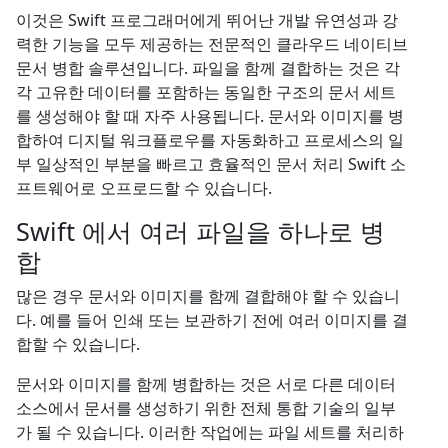
이것은 Swift 프로그래머에게 뛰어난 개발 유연성과 강
력한 기능을 모두 제공하는 전문적인 클라우드 네이티브
문서 병합 솔루션입니다. 파일을 함께 결합하는 것은 각
각 고유한 데이터를 포함하는 동일한 구조의 문서 세트
를 생성해야 할 때 자주 사용됩니다. 문서와 이미지를 병
합하여 디지털 워크플로우를 자동화하고 프로세스의 일
부 일상적인 부분을 빠르고 효율적인 문서 처리 Swift 소
프트웨어로 오프로드할 수 있습니다.
Swift 에서 여러 파일을 하나로 병
합
많은 경우 문서와 이미지를 함께 결합해야 할 수 있습니
다. 예를 들어 인쇄 또는 보관하기 전에 여러 이미지를 결
합할 수 있습니다.
문서와 이미지를 함께 병합하는 것은 서로 다른 데이터
소스에서 문서를 생성하기 위한 전체 통합 기술의 일부
가 될 수 있습니다. 이러한 작업에는 파일 세트를 처리하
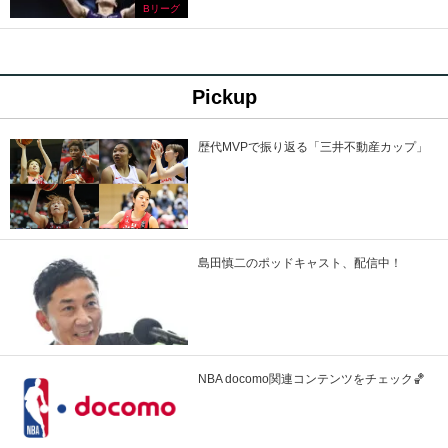
Bリーグ
Pickup
歴代MVPで振り返る「三井不動産カップ」
島田慎二のポッドキャスト、配信中！
NBA docomo関連コンテンツをチェック🏀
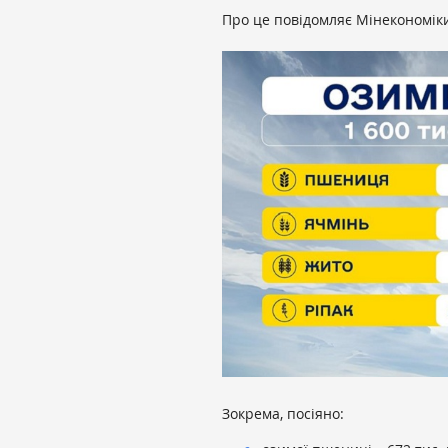
Про це повідомляє Мінекономік
Зокрема, посіяно:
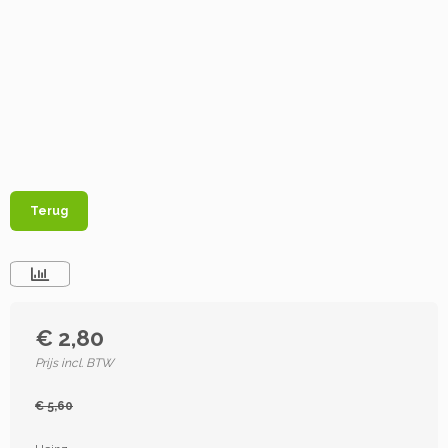
Terug
€ 2,80
Prijs incl. BTW
€ 5,60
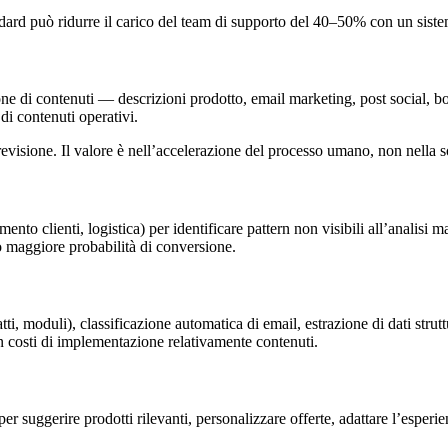
ard può ridurre il carico del team di supporto del 40–50% con un sist
ne di contenuti — descrizioni prodotto, email marketing, post social, bo
i contenuti operativi.
evisione. Il valore è nell’accelerazione del processo umano, non nella so
nto clienti, logistica) per identificare pattern non visibili all’analisi 
no maggiore probabilità di conversione.
ti, moduli), classificazione automatica di email, estrazione di dati strut
 costi di implementazione relativamente contenuti.
r suggerire prodotti rilevanti, personalizzare offerte, adattare l’esper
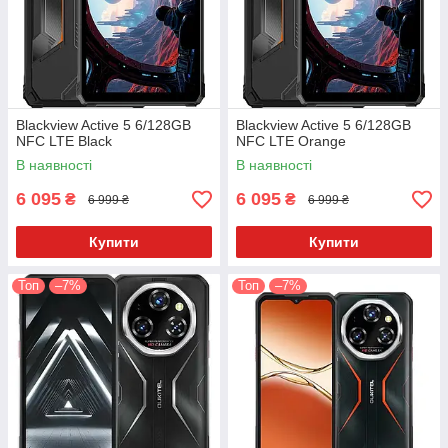
Blackview Active 5 6/128GB
Blackview Active 5 6/128GB
NFC LTE Black
NFC LTE Orange
В наявності
В наявності
6 095
6 095
₴
₴
6 999 ₴
6 999 ₴
Купити
Купити
Топ
–7%
Топ
–7%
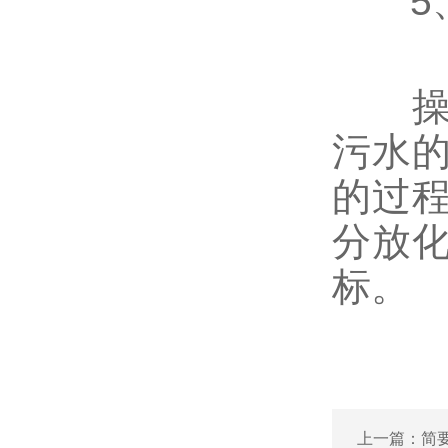
5、
操作
污水
的过
分放
标。
上一篇：
简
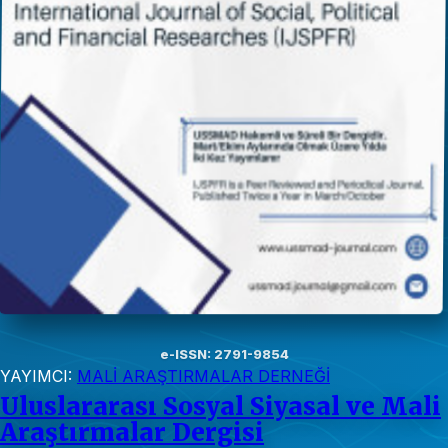
e-ISSN: 2791-9854
YAYIMCI:
MALİ ARAŞTIRMALAR DERNEĞİ
Uluslararası Sosyal Siyasal ve Mali
Araştırmalar Dergisi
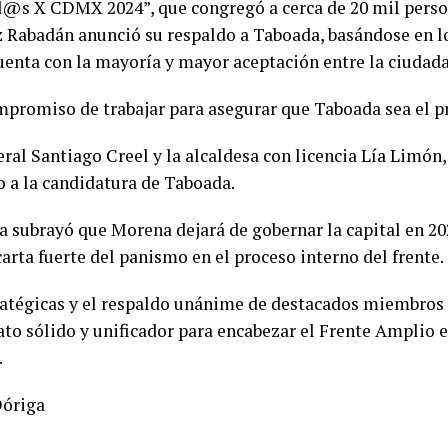
s X CDMX 2024”, que congregó a cerca de 20 mil person
 Rabadán anunció su respaldo a Taboada, basándose en l
uenta con la mayoría y mayor aceptación entre la ciudada
ompromiso de trabajar para asegurar que Taboada sea el p
eral Santiago Creel y la alcaldesa con licencia Lía Limón,
 a la candidatura de Taboada.
a subrayó que Morena dejará de gobernar la capital en 2
arta fuerte del panismo en el proceso interno del frente.
ratégicas y el respaldo unánime de destacados miembros
to sólido y unificador para encabezar el Frente Amplio 
.
Dóriga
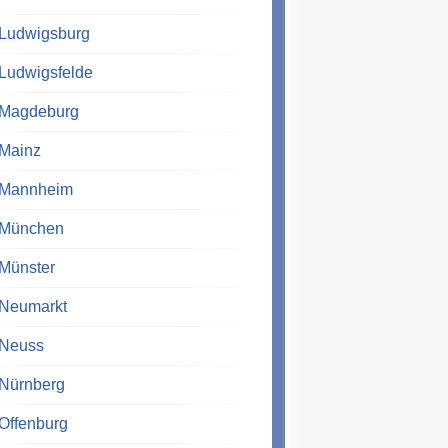
Ludwigsburg
Ludwigsfelde
Magdeburg
Mainz
Mannheim
München
Münster
Neumarkt
Neuss
Nürnberg
Offenburg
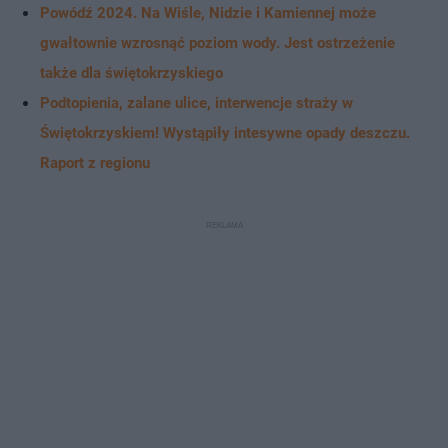
Powódź 2024. Na Wiśle, Nidzie i Kamiennej może
gwałtownie wzrosnąć poziom wody. Jest ostrzeżenie
także dla świętokrzyskiego
Podtopienia, zalane ulice, interwencje straży w
Świętokrzyskiem! Wystąpiły intesywne opady deszczu.
Raport z regionu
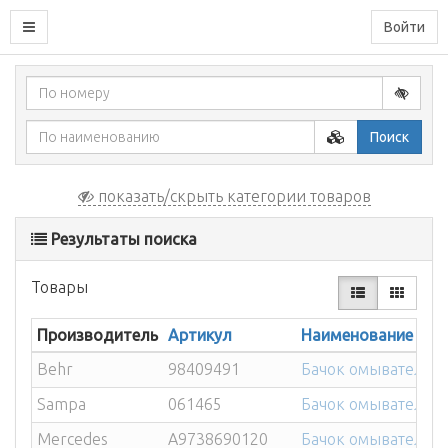
Войти
Поиск
показать/скрыть категории товаров
Результаты поиска
Товары
Производитель
Артикул
Наименование
Behr
98409491
Бачок омывателя I
Sampa
061465
Бачок омывателя I
Mercedes
A9738690120
Бачок омывателя 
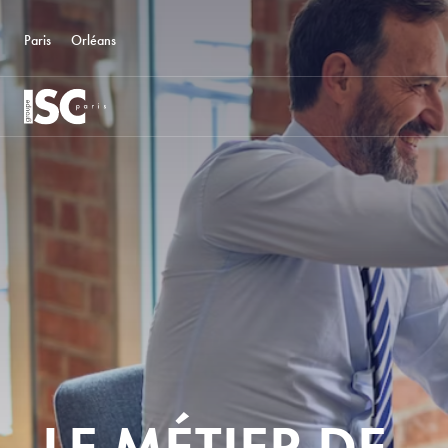
Paris
Orléans
LE MÉTIER DE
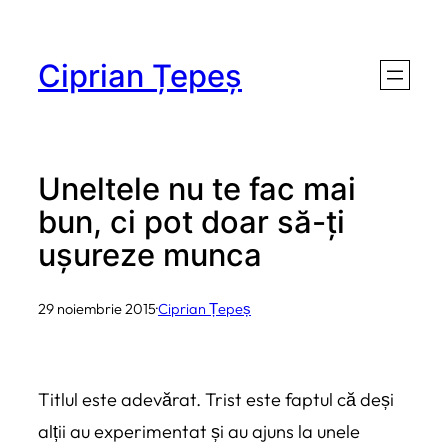
Sari
la
Ciprian Țepeș
conținut
Uneltele nu te fac mai
bun, ci pot doar să-ți
ușureze munca
29 noiembrie 2015
·
Ciprian Țepeș
Titlul este adevărat. Trist este faptul că deși
alții au experimentat și au ajuns la unele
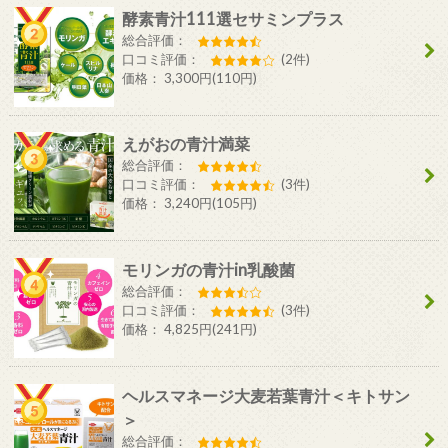
酵素青汁111選セサミンプラス
総合評価：
口コミ評価：
(2件)
価格： 3,300円(110円)
えがおの青汁満菜
総合評価：
口コミ評価：
(3件)
価格： 3,240円(105円)
モリンガの青汁in乳酸菌
総合評価：
口コミ評価：
(3件)
価格： 4,825円(241円)
ヘルスマネージ大麦若葉青汁＜キトサン
＞
総合評価：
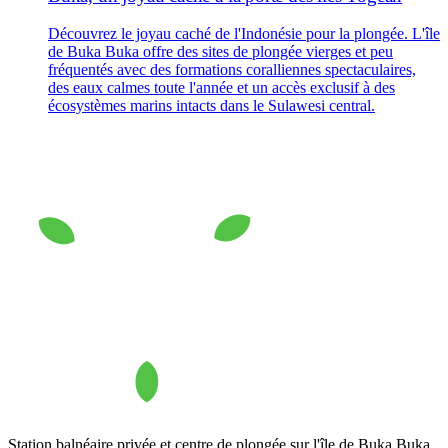
Station balnéaire privée et centre de plongée sur l'île de Buka Buka,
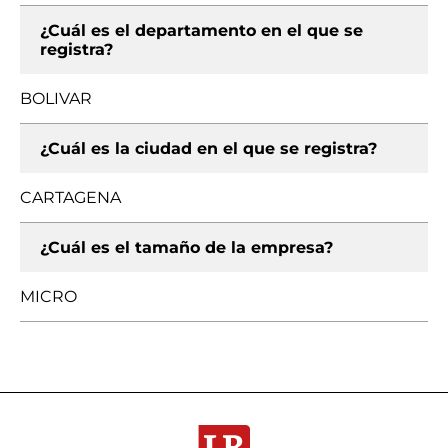
¿Cuál es el departamento en el que se
registra?
BOLIVAR
¿Cuál es la ciudad en el que se registra?
CARTAGENA
¿Cuál es el tamaño de la empresa?
MICRO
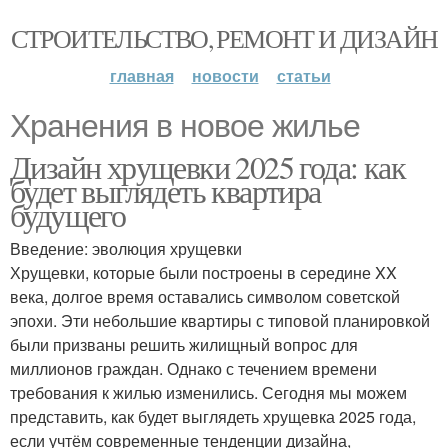
СТРОИТЕЛЬСТВО, РЕМОНТ И ДИЗАЙН
главная
новости
статьи
Хранения в новое жилье
Дизайн хрущевки 2025 года: как
будет выглядеть квартира
будущего
Введение: эволюция хрущевки
Хрущевки, которые были построены в середине XX
века, долгое время оставались символом советской
эпохи. Эти небольшие квартиры с типовой планировкой
были призваны решить жилищный вопрос для
миллионов граждан. Однако с течением времени
требования к жилью изменились. Сегодня мы можем
представить, как будет выглядеть хрущевка 2025 года,
если учтём современные тенденции дизайна,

....

• Required work: For each line above that includes "выглядеть", make a copy.

• Task response:
будет выглядеть квартира
представить, как будет выглядеть хрущевка 2025 года,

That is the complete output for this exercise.